> Exercise prompt
Check each line of the entries below for the word "retro", and copy the lines that have it.

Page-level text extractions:

'''

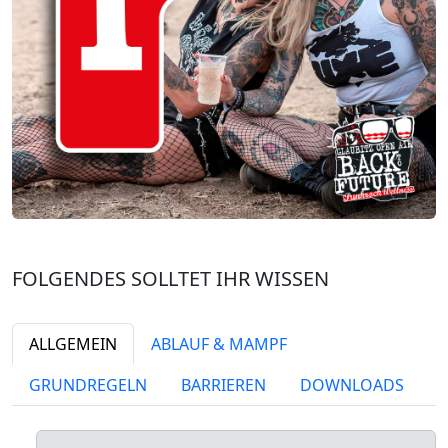
FOLGENDES SOLLTET IHR WISSEN
ALLGEMEIN
ABLAUF & MAMPF
GRUNDREGELN
BARRIEREN
DOWNLOADS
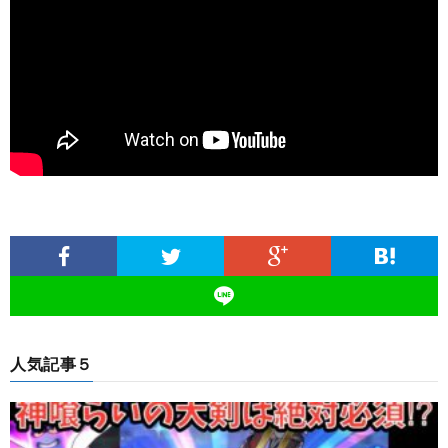
人気記事５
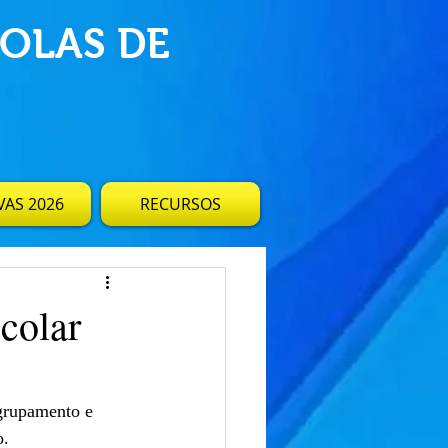
OLAS DE
AS 2026
RECURSOS
scolar
Agrupamento e
o.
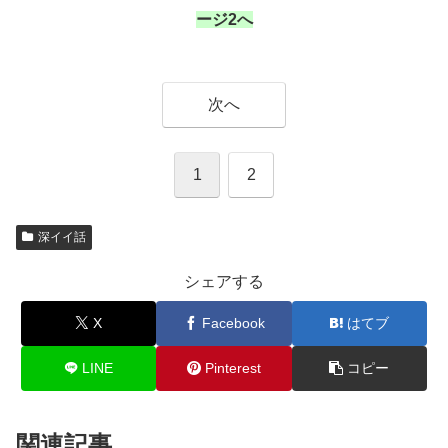
ージ2へ
次へ
1
2
深イイ話
シェアする
X
Facebook
はてブ
LINE
Pinterest
コピー
関連記事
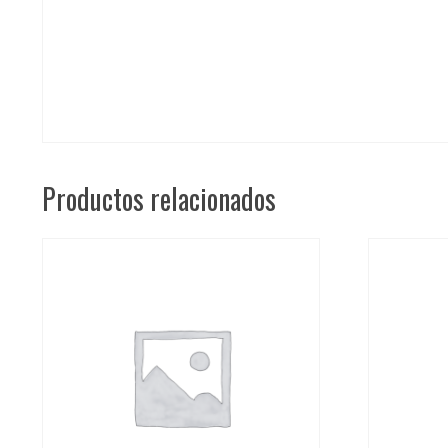
Productos relacionados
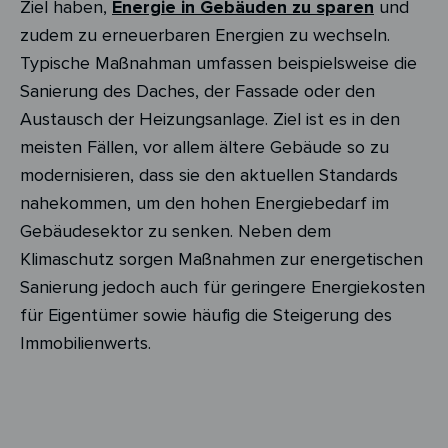
Ziel haben,
Energie in Gebäuden zu sparen
und
zudem zu erneuerbaren Energien zu wechseln.
Typische Maßnahman umfassen beispielsweise die
Sanierung des Daches, der Fassade oder den
Austausch der Heizungsanlage. Ziel ist es in den
meisten Fällen, vor allem ältere Gebäude so zu
modernisieren, dass sie den aktuellen Standards
nahekommen, um den hohen Energiebedarf im
Gebäudesektor zu senken. Neben dem
Klimaschutz sorgen Maßnahmen zur energetischen
Sanierung jedoch auch für geringere Energiekosten
für Eigentümer sowie häufig die Steigerung des
Immobilienwerts.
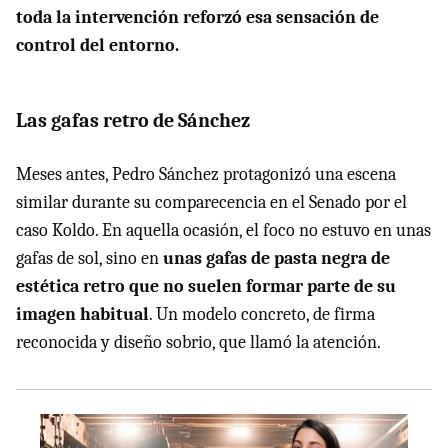
toda la intervención reforzó esa sensación de
control del entorno.
Las gafas retro de Sánchez
Meses antes, Pedro Sánchez protagonizó una escena
similar durante su comparecencia en el Senado por el
caso Koldo. En aquella ocasión, el foco no estuvo en unas
gafas de sol, sino en
u
nas gafas de pasta negra de
estética retro que no suelen formar parte de su
imagen habitual
. Un modelo concreto, de firma
reconocida y diseño sobrio, que llamó la atención.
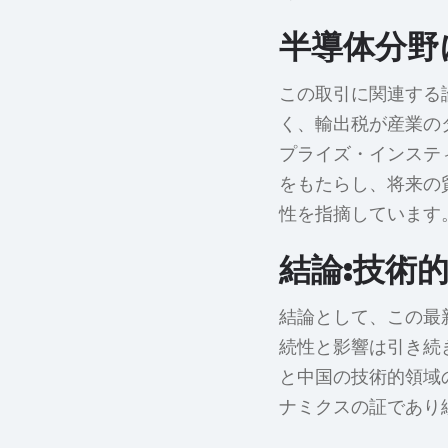
半導体分野
この取引に関連する
く、輸出税が産業の
プライズ・インステ
をもたらし、将来の
性を指摘しています
結論:技術
結論として、この最
続性と影響は引き続
と中国の技術的領域
ナミクスの証であり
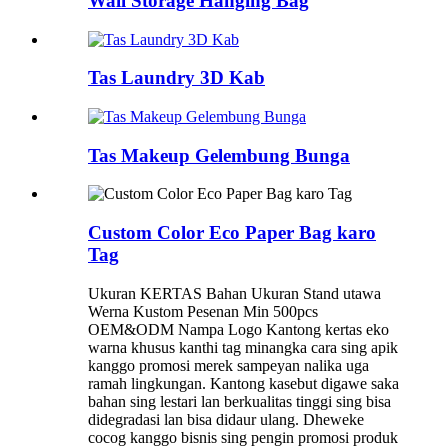
Wall Storage Hanging Bag
Tas Laundry 3D Kab
Tas Makeup Gelembung Bunga
Custom Color Eco Paper Bag karo
Tag
Ukuran KERTAS Bahan Ukuran Stand utawa
Werna Kustom Pesenan Min 500pcs
OEM&ODM Nampa Logo Kantong kertas eko
warna khusus kanthi tag minangka cara sing apik
kanggo promosi merek sampeyan nalika uga
ramah lingkungan. Kantong kasebut digawe saka
bahan sing lestari lan berkualitas tinggi sing bisa
didegradasi lan bisa didaur ulang. Dheweke
cocog kanggo bisnis sing pengin promosi produk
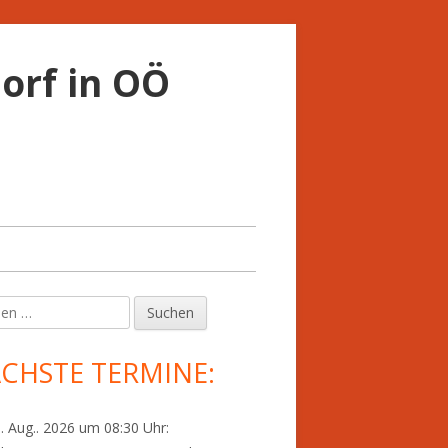
orf in OÖ
en
upt-
tenleiste
CHSTE TERMINE:
. Aug.. 2026 um 08:30 Uhr:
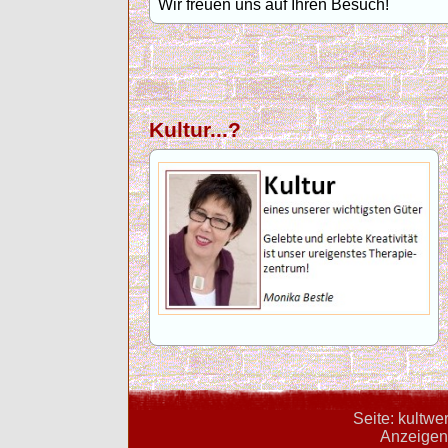
Wir freuen uns auf Ihren Besuch!
Kultur...?
Seite: kultwe
Anzeigent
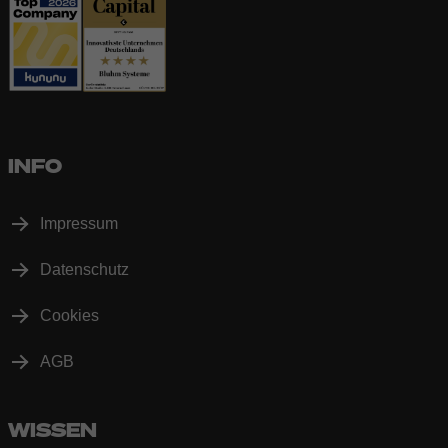
INFO
Impressum
Datenschutz
Cookies
AGB
WISSEN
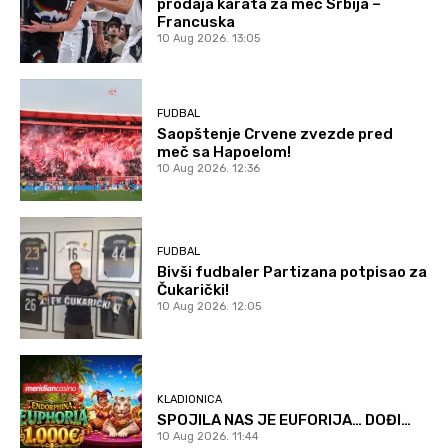
prodaja karata za meč Srbija –
Francuska
10 Aug 2026. 13:05
FUDBAL
Saopštenje Crvene zvezde pred
meč sa Hapoelom!
10 Aug 2026. 12:36
FUDBAL
Bivši fudbaler Partizana potpisao za
Čukarički!
10 Aug 2026. 12:05
KLADIONICA
SPOJILA NAS JE EUFORIJA… DOĐI…
10 Aug 2026. 11:44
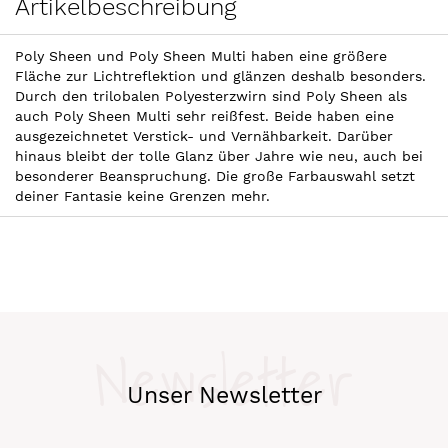
Artikelbeschreibung
Poly Sheen und Poly Sheen Multi haben eine größere
Fläche zur Lichtreflektion und glänzen deshalb besonders.
Durch den trilobalen Polyesterzwirn sind Poly Sheen als
auch Poly Sheen Multi sehr reißfest. Beide haben eine
ausgezeichnetet Verstick- und Vernähbarkeit. Darüber
hinaus bleibt der tolle Glanz über Jahre wie neu, auch bei
besonderer Beanspruchung. Die große Farbauswahl setzt
deiner Fantasie keine Grenzen mehr.
Newsletter
Unser Newsletter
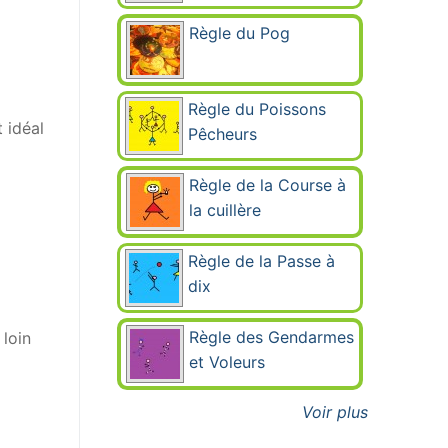
Règle du Pog
Règle du Poissons
 idéal
Pêcheurs
Règle de la Course à
la cuillère
Règle de la Passe à
dix
Règle des Gendarmes
 loin
et Voleurs
Voir plus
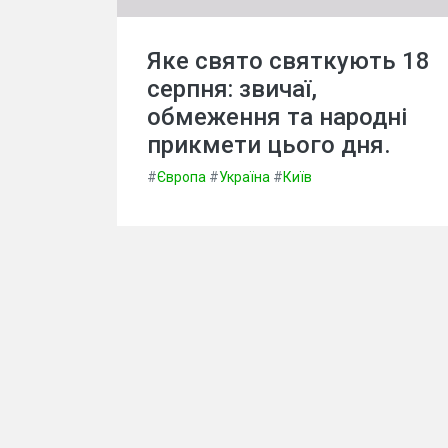
Яке свято святкують 18
серпня: звичаї,
обмеження та народні
прикмети цього дня.
#
Європа
#
Україна
#
Київ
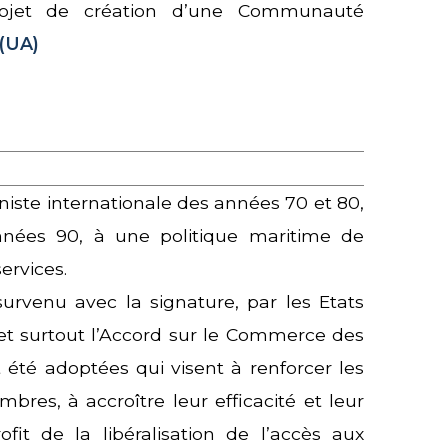
rojet de création d’une Communauté
 (UA)
niste internationale des années 70 et 80,
nées 90, à une politique maritime de
ervices.
urvenu avec la signature, par les Etats
 surtout l’Accord sur le Commerce des
t été adoptées qui visent à renforcer les
bres, à accroître leur efficacité et leur
profit de la libéralisation de l’accès aux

'''

> Expected output
Las gafas retro de Sánchez
estética retro que no suelen formar parte de su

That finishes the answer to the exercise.